Despite this flawed testing methodology Apple has integrated JXL support in their products, and a significant amount of internet traffic advertises JXL support. This is from Jon Sneyers on the JXL discord
November 21: 13.92% of Cloudinary image requests came from a user agent supporting jxl (2.8 billion out of 20.1 billion images served that day)
December 5: 19.52% of Cloudinary image requests came from a user agent supporting jxl (3.1 billion out of 15.7 billion images served that day)
As we can see nearly 20% of their traffic now is advertises JXL support. This is roughly in line with exptectations as gs.statcounter reports IOS to account for a total around 28% of total mobile market share. And with how significant mobile internet usage is on the global scale now, this means JXL compatible devices account for a significant amount of marketshare.
Recently we were even shared a small chart showing JXL enabled traffic from cloudinary, You can see the chart below, where it currently sits about 20% traffic. Shopify actively serves JXL to supported clients. If they have similar statistics that would mean about 20% of their mobile traffic gets JXL images.
For android devices, we do at least have freedom, we can install a JXL compatible browser, and a JXL compatible gallery app. However that will only go so far as being compatible with those specific apps. It is no platform support sadly. Custom roms may implement support for JXL, but well... That's still just custom roms.
In the end, Chrome and Android support are the final barriers. Firefox... well does anyone actually care what they do anymore? Once chrome and Android support JXL. The vast majority of applications people at mass use will support it. How can you get involved? It's easy, Ask on the forums for your devices for JXL support. If you find webpages that use JXL like my previous entry, you can report those webpages as broken to chrome.

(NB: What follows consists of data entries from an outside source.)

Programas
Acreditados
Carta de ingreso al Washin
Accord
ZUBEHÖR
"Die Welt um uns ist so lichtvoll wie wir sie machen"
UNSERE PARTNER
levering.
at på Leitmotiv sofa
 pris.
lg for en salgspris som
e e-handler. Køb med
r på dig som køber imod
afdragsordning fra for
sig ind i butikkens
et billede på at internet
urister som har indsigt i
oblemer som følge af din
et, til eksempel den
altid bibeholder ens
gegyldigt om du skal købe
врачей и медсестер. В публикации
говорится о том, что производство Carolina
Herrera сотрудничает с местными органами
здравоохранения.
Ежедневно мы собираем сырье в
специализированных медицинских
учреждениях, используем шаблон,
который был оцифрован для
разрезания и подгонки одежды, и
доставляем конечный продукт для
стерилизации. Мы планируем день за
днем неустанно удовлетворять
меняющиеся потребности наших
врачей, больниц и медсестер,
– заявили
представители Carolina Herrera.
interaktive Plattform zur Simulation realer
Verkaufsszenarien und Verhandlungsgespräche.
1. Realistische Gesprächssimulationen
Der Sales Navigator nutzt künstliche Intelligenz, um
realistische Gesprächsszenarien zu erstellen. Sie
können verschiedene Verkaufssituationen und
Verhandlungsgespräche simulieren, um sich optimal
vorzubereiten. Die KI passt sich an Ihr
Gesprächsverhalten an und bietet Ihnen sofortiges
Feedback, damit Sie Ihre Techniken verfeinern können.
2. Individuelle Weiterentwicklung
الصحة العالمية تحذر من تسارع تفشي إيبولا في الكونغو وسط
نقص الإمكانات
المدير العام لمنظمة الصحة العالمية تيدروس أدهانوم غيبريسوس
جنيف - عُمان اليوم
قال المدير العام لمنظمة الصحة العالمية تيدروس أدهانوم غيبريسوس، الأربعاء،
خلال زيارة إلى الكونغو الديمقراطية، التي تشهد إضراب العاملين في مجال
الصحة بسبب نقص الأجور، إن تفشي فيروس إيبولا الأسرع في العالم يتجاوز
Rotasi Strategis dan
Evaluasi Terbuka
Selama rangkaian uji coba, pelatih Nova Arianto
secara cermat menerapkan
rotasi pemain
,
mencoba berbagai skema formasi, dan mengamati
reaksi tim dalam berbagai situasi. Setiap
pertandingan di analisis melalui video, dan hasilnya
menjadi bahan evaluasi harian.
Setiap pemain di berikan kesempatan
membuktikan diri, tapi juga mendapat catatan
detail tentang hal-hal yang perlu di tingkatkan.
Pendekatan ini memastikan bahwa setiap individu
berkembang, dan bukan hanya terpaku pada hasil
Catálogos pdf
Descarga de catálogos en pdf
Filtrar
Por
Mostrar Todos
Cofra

Why not talk about lossy JXL?
I am very hesitant to talk about JXL, First and foremost, for those who really want to know, let me show you the results of running cjxl -e6 -d 0.5
on the folder. These are the file sizes down below.
booru-test dua png png-jxl-loss
3.02 GiB png-jxl-loss
15.69 GiB png
18.71 GiB total
Now, Why don't I want to talk about lossy? I don't want to get caught in the inevitable trap of talking about metrics. Metrics are quite an intensly debated topic, and I could talk great about one metric, or talk crap about another one, and always upset someone. Each metric has it's flaws. and quite honestly i don't want to spend a week testing every single metric I can find. -d 0.5
is a distance which is considered "Visually lossless" by many and this is the only reason why I am showcasing it here, it is fairly uncontroversial. I can't tell a difference, and this is how I encode all of my pictures, Camera shots, Downloaded pictures, Comics and manga. Doesn't matter, If I don't need lossless, I save it using -e 0.5
. I typically bump the effort to -e 8
for my own content, but -e 6
might be considered a more safe estimate for what people would actually want to encode it with if you are running a service. As you can see, JXL is smaller, there really isn't any surprise here. You get your progressive decoding for web delivery, The benefits I talked about in the other article so on and so forth.
Without running a comprehensive comparison against AVIF, WEBP, and Jpeg. IMO there really isn't any point in talking about lossy jxl, And I believe the merits of lossless JXL to be more then enough to prove Jpeg-XL's worth in the modern market.